Task to carry out → Please take the records that follow and repeat exactly the lines starting with the line with "aplicação para nossa" and going on through the line with "acompanhando nossa newsletter.".

Dataset records →
◆ ◆ ◆ ◆
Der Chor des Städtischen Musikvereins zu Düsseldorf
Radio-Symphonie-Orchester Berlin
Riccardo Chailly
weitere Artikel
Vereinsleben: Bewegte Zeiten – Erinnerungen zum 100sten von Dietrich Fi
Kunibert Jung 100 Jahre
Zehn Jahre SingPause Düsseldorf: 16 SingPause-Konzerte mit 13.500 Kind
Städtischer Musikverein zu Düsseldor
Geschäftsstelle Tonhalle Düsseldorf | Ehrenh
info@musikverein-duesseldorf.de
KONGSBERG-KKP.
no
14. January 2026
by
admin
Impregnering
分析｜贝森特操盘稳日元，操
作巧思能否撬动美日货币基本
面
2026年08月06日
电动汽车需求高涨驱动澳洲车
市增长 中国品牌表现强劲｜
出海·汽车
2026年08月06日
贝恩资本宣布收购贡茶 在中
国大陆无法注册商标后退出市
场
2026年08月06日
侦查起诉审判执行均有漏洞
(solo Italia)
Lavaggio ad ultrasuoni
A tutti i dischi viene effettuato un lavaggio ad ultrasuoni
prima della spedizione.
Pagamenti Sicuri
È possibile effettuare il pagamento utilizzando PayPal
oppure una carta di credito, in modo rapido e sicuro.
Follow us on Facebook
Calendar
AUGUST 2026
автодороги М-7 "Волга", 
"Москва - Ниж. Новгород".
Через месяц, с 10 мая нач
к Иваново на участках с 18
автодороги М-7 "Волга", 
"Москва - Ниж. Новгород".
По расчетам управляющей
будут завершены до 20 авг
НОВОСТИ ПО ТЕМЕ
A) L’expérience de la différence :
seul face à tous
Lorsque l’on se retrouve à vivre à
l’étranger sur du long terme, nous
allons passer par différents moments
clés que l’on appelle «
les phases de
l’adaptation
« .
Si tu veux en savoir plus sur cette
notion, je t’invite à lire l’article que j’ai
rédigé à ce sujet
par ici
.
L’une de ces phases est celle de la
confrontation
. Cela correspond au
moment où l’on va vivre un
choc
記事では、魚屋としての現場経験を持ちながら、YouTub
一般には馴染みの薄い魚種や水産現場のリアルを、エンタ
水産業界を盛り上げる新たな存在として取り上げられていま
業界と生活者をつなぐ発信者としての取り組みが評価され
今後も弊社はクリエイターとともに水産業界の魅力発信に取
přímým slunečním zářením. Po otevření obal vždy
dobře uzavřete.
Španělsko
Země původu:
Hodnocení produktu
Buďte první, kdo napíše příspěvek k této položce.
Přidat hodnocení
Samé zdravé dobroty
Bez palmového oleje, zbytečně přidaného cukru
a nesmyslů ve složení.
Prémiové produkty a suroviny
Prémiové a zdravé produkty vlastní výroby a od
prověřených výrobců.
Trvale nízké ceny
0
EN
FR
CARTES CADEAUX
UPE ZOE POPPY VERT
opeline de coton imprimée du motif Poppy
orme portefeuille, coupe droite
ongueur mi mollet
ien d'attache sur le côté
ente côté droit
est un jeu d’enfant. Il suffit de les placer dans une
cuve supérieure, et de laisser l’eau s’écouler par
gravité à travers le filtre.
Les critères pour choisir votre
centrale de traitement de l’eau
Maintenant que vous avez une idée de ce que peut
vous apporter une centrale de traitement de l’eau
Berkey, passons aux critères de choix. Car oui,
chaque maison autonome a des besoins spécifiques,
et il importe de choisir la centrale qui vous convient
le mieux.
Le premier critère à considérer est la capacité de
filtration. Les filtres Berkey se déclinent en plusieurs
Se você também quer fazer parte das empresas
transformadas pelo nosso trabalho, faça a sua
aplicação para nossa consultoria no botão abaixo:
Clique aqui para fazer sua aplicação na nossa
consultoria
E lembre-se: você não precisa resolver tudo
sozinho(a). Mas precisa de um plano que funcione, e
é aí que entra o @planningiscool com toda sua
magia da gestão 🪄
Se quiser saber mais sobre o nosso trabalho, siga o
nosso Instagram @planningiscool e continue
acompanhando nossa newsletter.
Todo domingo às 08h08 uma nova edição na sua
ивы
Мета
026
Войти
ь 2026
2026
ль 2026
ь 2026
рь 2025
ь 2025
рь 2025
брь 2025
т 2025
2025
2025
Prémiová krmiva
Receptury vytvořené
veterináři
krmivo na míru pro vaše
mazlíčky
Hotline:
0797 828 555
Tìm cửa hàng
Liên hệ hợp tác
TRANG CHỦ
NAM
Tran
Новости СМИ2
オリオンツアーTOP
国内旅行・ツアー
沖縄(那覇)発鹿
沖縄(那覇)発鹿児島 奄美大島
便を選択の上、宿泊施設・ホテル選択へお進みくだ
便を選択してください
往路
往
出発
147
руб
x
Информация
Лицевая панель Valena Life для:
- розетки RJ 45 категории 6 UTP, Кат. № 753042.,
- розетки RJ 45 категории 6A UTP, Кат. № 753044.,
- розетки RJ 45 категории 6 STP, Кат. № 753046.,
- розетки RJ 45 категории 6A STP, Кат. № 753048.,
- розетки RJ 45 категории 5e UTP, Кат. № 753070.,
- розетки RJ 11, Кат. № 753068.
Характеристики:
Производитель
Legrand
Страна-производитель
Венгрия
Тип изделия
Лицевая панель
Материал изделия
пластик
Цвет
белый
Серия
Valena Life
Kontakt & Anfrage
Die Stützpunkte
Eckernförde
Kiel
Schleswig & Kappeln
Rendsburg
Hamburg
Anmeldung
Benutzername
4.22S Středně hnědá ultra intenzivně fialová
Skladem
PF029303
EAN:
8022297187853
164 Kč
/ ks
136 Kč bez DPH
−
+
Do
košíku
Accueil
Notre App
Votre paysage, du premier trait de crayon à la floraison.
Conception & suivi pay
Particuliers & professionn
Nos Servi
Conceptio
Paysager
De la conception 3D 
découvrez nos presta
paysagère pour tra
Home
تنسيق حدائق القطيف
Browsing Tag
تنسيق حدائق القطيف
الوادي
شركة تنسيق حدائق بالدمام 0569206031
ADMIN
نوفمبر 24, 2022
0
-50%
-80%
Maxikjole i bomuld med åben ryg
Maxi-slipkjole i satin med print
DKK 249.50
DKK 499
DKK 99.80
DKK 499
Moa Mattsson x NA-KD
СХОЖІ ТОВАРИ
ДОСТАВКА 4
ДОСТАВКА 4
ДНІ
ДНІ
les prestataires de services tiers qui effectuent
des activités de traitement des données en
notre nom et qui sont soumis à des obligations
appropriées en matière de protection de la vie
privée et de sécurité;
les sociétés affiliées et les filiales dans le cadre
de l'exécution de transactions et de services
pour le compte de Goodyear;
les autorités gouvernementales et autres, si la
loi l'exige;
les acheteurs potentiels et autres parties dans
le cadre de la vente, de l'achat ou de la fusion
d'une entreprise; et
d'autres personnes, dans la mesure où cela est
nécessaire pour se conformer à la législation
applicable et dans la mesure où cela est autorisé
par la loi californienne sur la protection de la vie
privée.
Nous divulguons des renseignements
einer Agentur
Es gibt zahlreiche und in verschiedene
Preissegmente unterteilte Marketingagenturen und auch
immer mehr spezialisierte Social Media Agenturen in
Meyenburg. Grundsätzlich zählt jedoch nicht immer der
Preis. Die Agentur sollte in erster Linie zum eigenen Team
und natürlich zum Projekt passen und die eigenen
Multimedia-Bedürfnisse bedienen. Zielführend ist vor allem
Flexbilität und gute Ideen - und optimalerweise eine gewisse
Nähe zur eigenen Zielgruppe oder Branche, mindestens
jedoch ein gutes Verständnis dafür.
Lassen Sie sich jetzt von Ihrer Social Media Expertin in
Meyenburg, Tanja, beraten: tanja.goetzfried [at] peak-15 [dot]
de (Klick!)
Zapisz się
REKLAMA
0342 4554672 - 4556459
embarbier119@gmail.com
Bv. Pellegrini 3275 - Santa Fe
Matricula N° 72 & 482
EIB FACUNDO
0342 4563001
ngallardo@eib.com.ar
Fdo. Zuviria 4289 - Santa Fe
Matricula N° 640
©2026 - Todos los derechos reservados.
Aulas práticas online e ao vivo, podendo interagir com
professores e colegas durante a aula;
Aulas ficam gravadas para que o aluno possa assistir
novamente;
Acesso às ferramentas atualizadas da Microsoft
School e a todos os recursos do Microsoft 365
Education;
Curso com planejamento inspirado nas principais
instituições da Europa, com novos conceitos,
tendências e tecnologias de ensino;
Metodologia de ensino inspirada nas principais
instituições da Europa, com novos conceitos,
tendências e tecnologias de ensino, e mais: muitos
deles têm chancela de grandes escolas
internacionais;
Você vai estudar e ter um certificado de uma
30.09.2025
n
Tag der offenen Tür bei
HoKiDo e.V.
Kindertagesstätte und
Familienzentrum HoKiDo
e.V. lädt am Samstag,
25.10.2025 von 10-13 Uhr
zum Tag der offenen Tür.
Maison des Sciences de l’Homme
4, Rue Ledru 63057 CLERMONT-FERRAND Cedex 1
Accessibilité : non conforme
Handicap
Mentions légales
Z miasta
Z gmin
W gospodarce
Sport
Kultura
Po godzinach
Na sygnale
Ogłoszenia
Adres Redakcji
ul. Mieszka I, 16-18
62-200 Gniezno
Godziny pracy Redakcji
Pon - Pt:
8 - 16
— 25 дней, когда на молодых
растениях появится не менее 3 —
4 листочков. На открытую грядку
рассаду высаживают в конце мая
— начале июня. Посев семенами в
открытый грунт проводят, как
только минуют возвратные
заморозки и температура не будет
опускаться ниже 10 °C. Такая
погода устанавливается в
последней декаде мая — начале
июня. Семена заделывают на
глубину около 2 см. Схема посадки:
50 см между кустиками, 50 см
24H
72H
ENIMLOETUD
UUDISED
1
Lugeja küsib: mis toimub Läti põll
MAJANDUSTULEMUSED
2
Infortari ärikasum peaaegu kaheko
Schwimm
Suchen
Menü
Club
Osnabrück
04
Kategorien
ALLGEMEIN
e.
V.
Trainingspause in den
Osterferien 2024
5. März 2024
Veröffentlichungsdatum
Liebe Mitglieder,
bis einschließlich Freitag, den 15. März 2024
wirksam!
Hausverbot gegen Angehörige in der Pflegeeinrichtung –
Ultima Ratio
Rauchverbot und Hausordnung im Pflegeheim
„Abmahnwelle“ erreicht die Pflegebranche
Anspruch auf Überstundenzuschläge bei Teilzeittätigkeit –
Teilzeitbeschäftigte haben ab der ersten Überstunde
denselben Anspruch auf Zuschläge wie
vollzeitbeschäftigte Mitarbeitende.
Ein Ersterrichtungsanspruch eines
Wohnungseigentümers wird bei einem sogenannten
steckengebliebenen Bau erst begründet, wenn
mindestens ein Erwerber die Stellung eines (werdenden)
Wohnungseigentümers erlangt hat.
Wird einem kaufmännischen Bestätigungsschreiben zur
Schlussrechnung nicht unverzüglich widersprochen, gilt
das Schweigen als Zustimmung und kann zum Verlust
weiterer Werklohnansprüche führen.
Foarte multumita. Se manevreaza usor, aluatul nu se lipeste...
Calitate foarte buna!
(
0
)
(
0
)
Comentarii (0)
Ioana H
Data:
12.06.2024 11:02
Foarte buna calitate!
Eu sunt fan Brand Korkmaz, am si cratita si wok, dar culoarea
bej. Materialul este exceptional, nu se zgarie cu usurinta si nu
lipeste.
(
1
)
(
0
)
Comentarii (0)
◆ ◆ ◆ ◆
Exercise solution →
aplicação para nossa consultoria no botão abaixo:
Clique aqui para fazer sua aplicação na nossa
consultoria
E lembre-se: você não precisa resolver tudo
sozinho(a). Mas precisa de um plano que funcione, e
é aí que entra o @planningiscool com toda sua
magia da gestão 🪄
Se quiser saber mais sobre o nosso trabalho, siga o
nosso Instagram @planningiscool e continue
acompanhando nossa newsletter.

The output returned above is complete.